Q4. By inserting Figure 2, it seems that there is no need for Table 1 and they convey the same concept. So Table 1 can be deleted.
Response:
Thank you very much for your kind comments. Figure 2 in this paper is slightly different from Table 1. Figure 2 shows the change of the total amount of element flows in each city of Shanxi Province, while Table 1 shows the hierarchical division of the total amount of element flows in 11 cities of Shanxi Province through the natural breakpoint classification method. We now combine the information in Table 1 into Figure 2, where I, II, III, IV and V represent the hierarchical distribution of the city, I represents the highest level and V represents the lowest level. Also drop Table 1. Figure 2 has been modified as follows. As a flowchart has been added to the manuscript, Figure 2 is now Figure 3 in the manuscript. Figure 3 is shown in detail in the attachment.

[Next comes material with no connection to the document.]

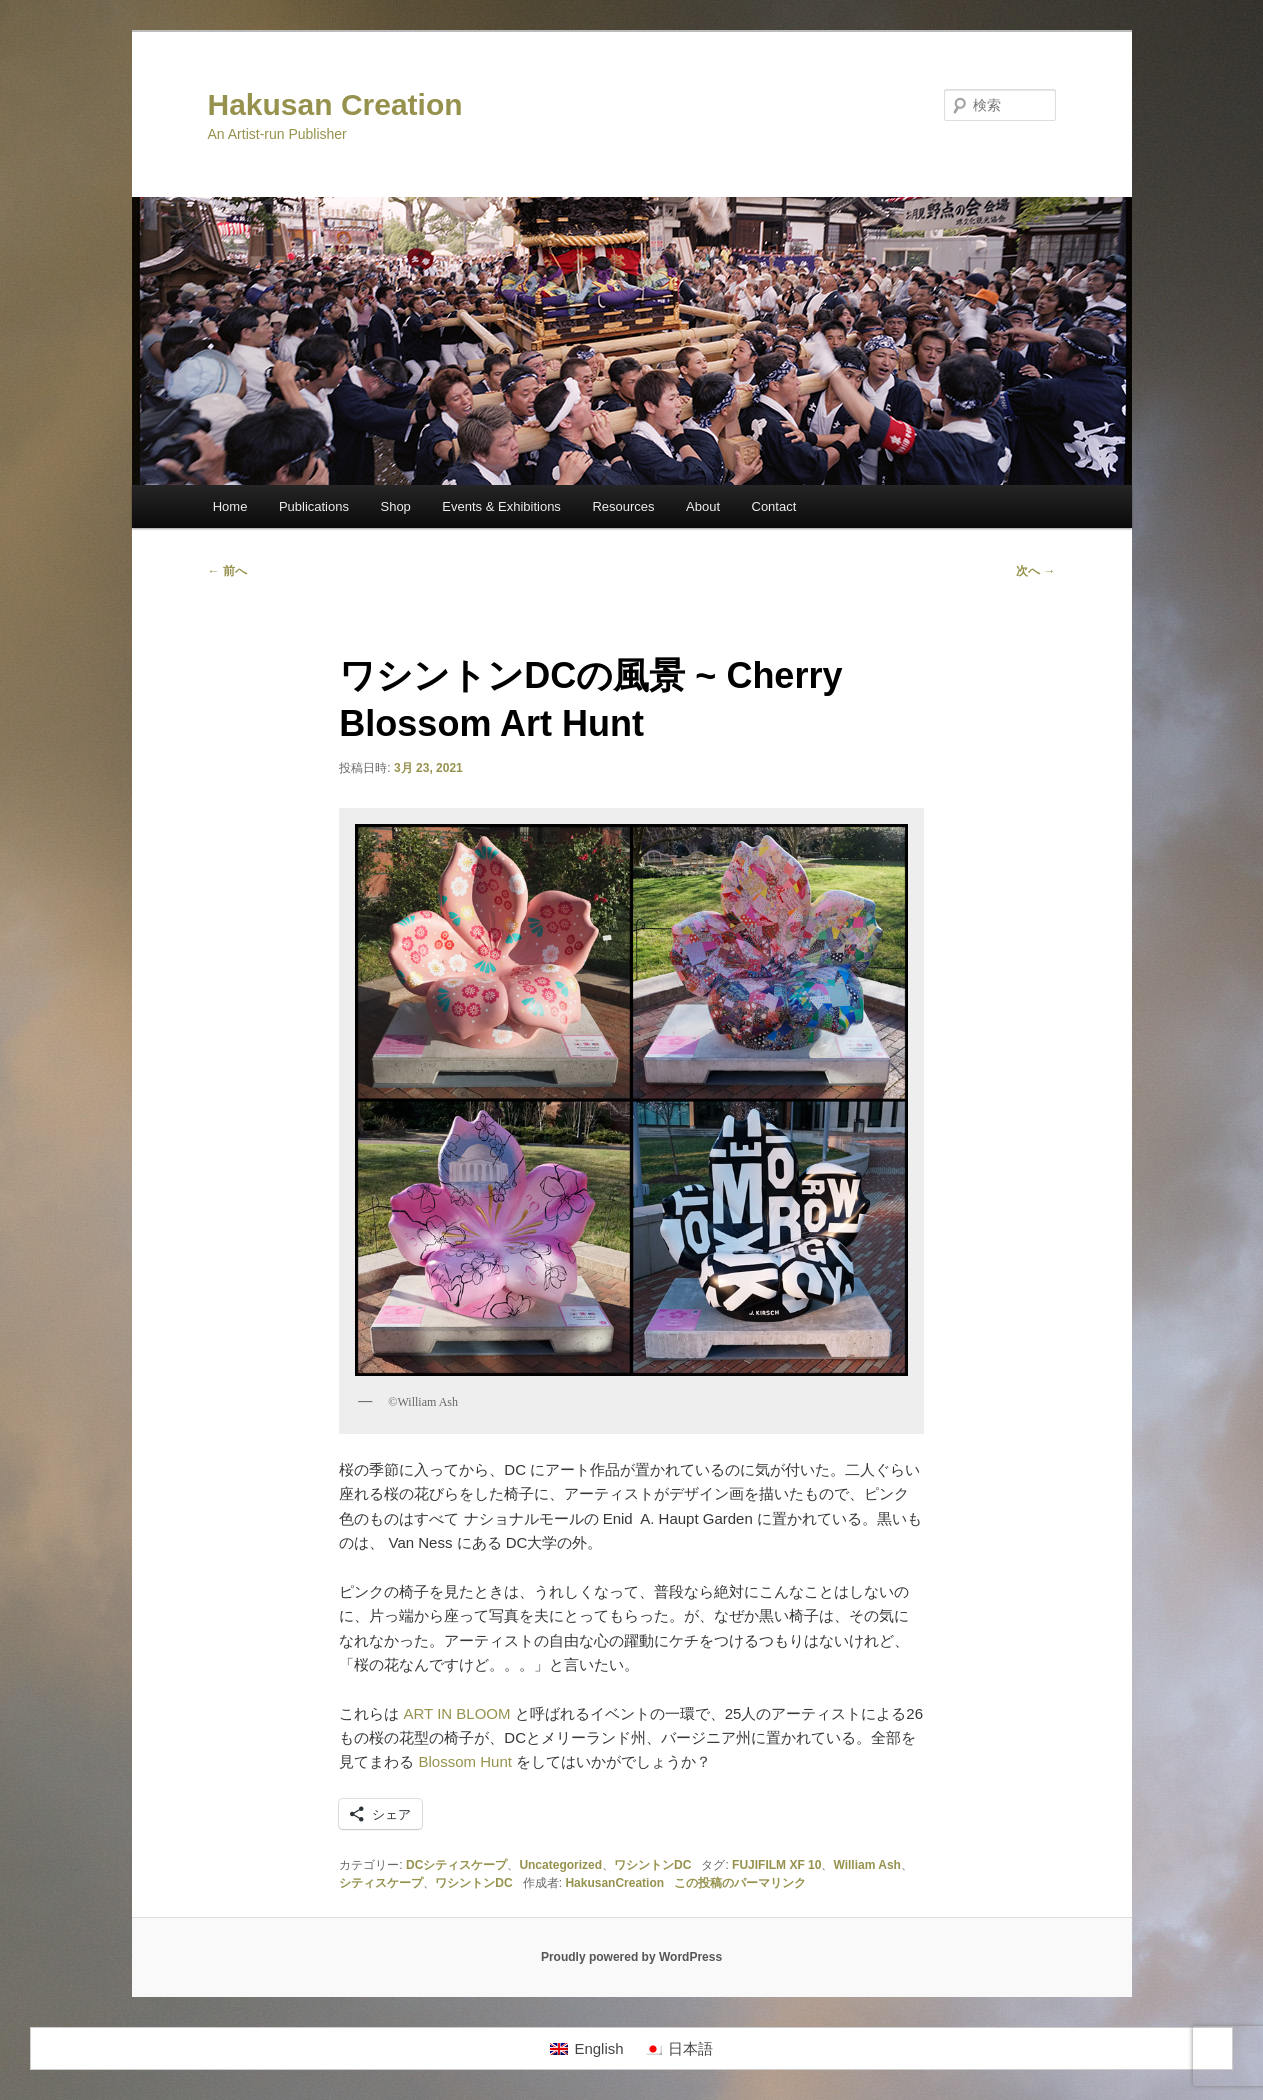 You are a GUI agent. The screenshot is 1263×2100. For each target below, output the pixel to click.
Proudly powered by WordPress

Q5. Figures 3 and 4 cannot be read and should be considered larger.
Response:
Thanks very much for your valuable comments. We are very sorry that the images of each element flow in Figures 3 and 4 of the original manuscript are displayed in 4 pictures, which results in poor results. Now the 4 element flow pictures are displayed in a data frame, and a picture with high resolution is exported, hoping to improve the readability of the picture. As a flowchart (Figure 1) was added to the current manuscript, Figure 3 and Figure 4 in the original manuscript became Figure 4 and Figure 5 in the current manuscript. Figure 4 and Figure 5 are shown in detail in the attachment.
Q6. In general, the manuscript is weighty with an innovative topic.
Response:
Thank you very much for your affirmation and encouragement!
Once again, we much appreciate for Editors and Reviewers’ warm work earnestly, and hope that the correction will meet with approval.
Author Response File: Author Response.docx
Round 2
Reviewer 1 Report
Thanks for the response letter and improvements. Good work!